Records from a dataset:
##############################

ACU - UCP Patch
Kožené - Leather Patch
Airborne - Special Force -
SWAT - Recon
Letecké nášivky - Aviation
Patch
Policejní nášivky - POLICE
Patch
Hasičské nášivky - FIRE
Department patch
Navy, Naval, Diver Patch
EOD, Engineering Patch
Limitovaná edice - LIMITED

##############################

### What is being asked
Word for word, write out all of the entries again.

### Problem solution
ACU - UCP Patch
Kožené - Leather Patch
Airborne - Special Force -
SWAT - Recon
Letecké nášivky - Aviation
Patch
Policejní nášivky - POLICE
Patch
Hasičské nášivky - FIRE
Department patch
Navy, Naval, Diver Patch
EOD, Engineering Patch
Limitovaná edice - LIMITED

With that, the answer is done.